Menerobos Keterbatasan Demi Mendongkrak Mutu Pendidikan
Kurikulum Merdeka mengapungkan harapan memangkas ketimpangan pendidikan di Indonesia. Namun, tanpa dukungan fasilitas dan sumber daya manusia yang memadai, jurang ketimpangan itu akan makin lebar.
Oleh
TATANG MULYANA SINAGA
·4 menit baca
KOMPAS/TATANG MULYANA SINAGA
Siswa belajar di laboratorium multimedia Sekolah Menengah Atas (SMA) Negeri 5 Kota Kupang, Nusa Tenggara Timur, Senin (28/11/2022). Sekolah itu menerapkan Kurikulum Merdeka yang memberikan keleluasaan pada peserta didik untuk menentukan tema pembelajaran sesuai kompetensi yang diminati.
Sejumlah sekolah di Kupang, Nusa Tenggara Timur, antusias menyambut transformasi pembelajaran digital melalui beragam program. Guru dan siswa pun berjibaku menerobos keterbatasan demi mendongkrak mutu pendidikan.

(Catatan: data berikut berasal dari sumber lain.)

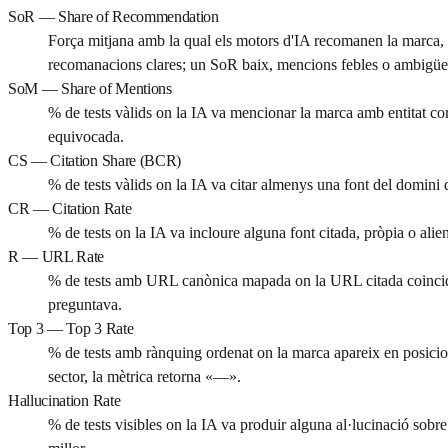
SoR — Share of Recommendation
Força mitjana amb la qual els motors d'IA recomanen la marca, p
recomanacions clares; un SoR baix, mencions febles o ambigüe
SoM — Share of Mentions
% de tests vàlids on la IA va mencionar la marca amb entitat c
equivocada.
CS — Citation Share (BCR)
% de tests vàlids on la IA va citar almenys una font del domini 
CR — Citation Rate
% de tests on la IA va incloure alguna font citada, pròpia o alie
R — URL Rate
% de tests amb URL canònica mapada on la URL citada coincideix 
preguntava.
Top 3 — Top 3 Rate
% de tests amb rànquing ordenat on la marca apareix en posicio
sector, la mètrica retorna «—».
Hallucination Rate
% de tests visibles on la IA va produir alguna al·lucinació sobre 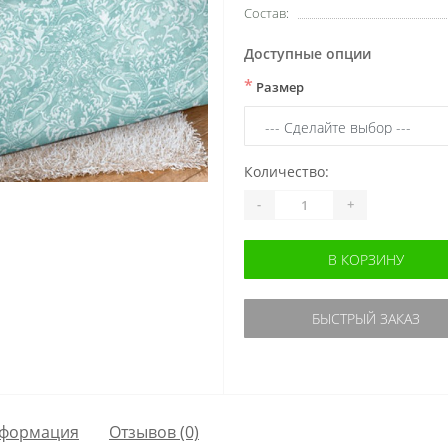
Состав:
Доступные опции
*
Размер
Количество:
-
+
В КОРЗИНУ
БЫСТРЫЙ ЗАКАЗ
формация
Отзывов (0)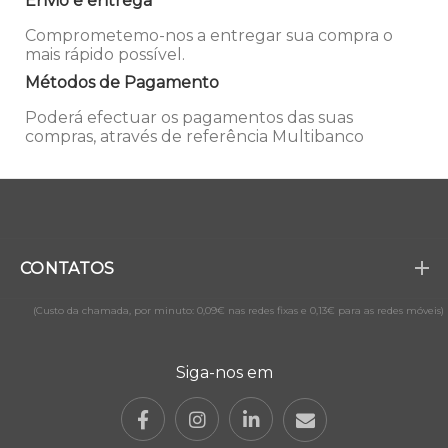
Envio e entrega
Comprometemo-nos a entregar sua compra o
mais rápido possível.
Métodos de Pagamento
Poderá efectuar os pagamentos das suas
compras, através de referência Multibanco
CONTATOS
(Custo da chamada, por minuto: 0,09€ nas redes fixas e 0,13€ para as redes móveis)
Siga-nos em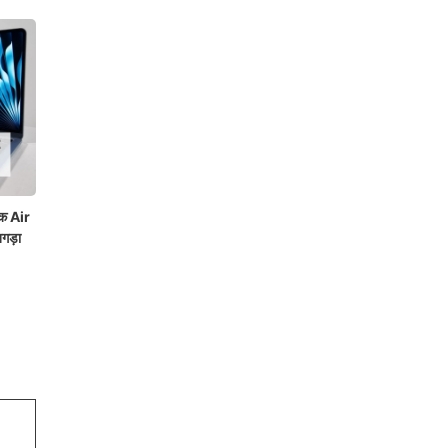
क Air
गड़ा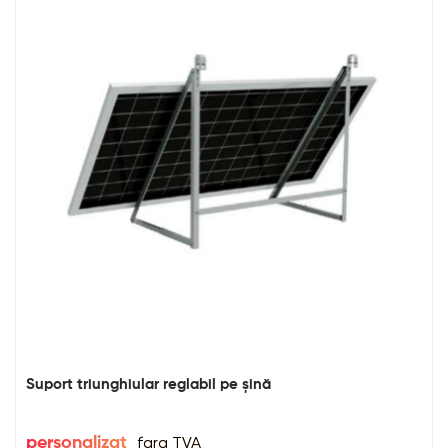
Suport triunghiular reglabil pe șină
fara TVA
personalizat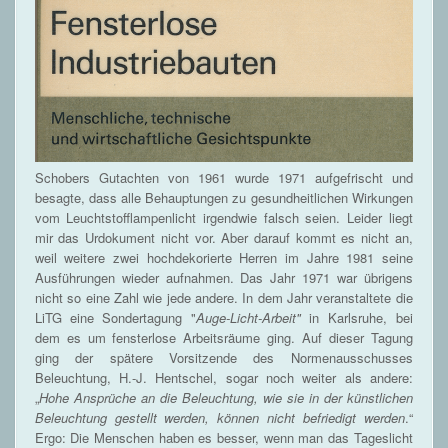
Schobers Gutachten von 1961 wurde 1971 aufgefrischt und
besagte, dass alle Behauptungen zu gesundheitlichen Wirkungen
vom Leuchtstofflampenlicht irgendwie falsch seien. Leider liegt
mir das Urdokument nicht vor. Aber darauf kommt es nicht an,
weil weitere zwei hochdekorierte Herren im Jahre 1981 seine
Ausführungen wieder aufnahmen. Das Jahr 1971 war übrigens
nicht so eine Zahl wie jede andere. In dem Jahr veranstaltete die
LiTG eine Sondertagung "
Auge-Licht-Arbeit"
in Karlsruhe, bei
dem es um fensterlose Arbeitsräume ging. Auf dieser Tagung
ging der spätere Vorsitzende des Normenausschusses
Beleuchtung, H.-J. Hentschel, sogar noch weiter als andere:
„
Hohe Ansprüche an die Beleuchtung, wie sie in der künstlichen
Beleuchtung gestellt werden, können nicht befriedigt werden
.“
Ergo: Die Menschen haben es besser, wenn man das Tageslicht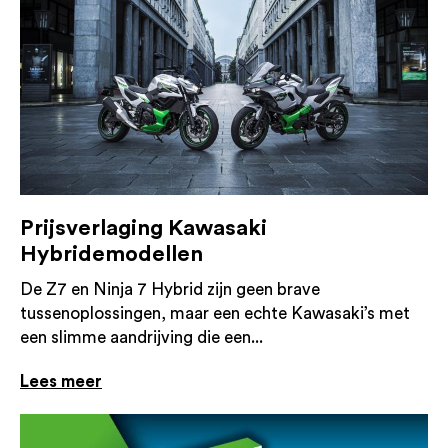
Prijsverlaging Kawasaki
Hybridemodellen
De Z7 en Ninja 7 Hybrid zijn geen brave
tussenoplossingen, maar een echte Kawasaki’s met
een slimme aandrijving die een...
Lees meer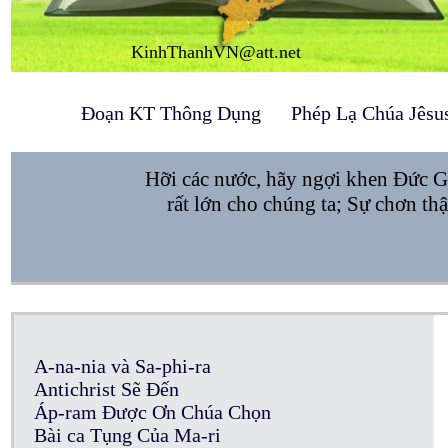
KinhThanhVN@att.net
Đoạn KT Thông Dụng
Phép Lạ Chúa Jêsu
Hỡi các nước, hãy ngợi khen Đức Gi
rất lớn cho chúng ta; Sự chơn th
A-na-nia và Sa-phi-ra
Antichrist Sẽ Đến
Áp-ram Được Ơn Chúa Chọn
Bài ca Tụng Của Ma-ri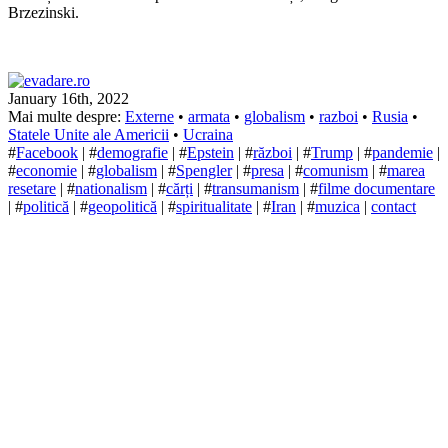
Brzezinski.
January 16th, 2022
Mai multe despre:
Externe
•
armata
•
globalism
•
razboi
•
Rusia
•
Statele Unite ale Americii
•
Ucraina
#
Facebook
| #
demografie
| #
Epstein
| #
război
| #
Trump
| #
pandemie
|
#
economie
| #
globalism
| #
Spengler
| #
presa
| #
comunism
| #
marea
resetare
| #
nationalism
| #
cărți
| #
transumanism
| #
filme documentare
| #
politică
| #
geopolitică
| #
spiritualitate
| #
Iran
| #
muzica
|
contact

“Bantu kami supaya tidak ada ketimpangan dalam pendidikan. Harusnya kami mengalami kemajuan lebih dulu karena matahari selalu terbit dari timur,” kata Kepala Sekolah Menengah Atas (SMA) Negeri 5 Kota Kupang, Nusa Tenggara Timur (NTT), Veronika Wawo, mengakhiri pemaparannya tentang penerapan Kurikulum Merdeka di sekolah itu, Senin (28/11/2022).
Kalimat itu menggambarkan keresahan sekaligus harapannya tentang kualitas pendidikan di wilayah timur Indonesia. Hal itu menjadi persoalan klasik yang tak kunjung teratasi sejak kemerdekaan Indonesia 77 tahun lalu.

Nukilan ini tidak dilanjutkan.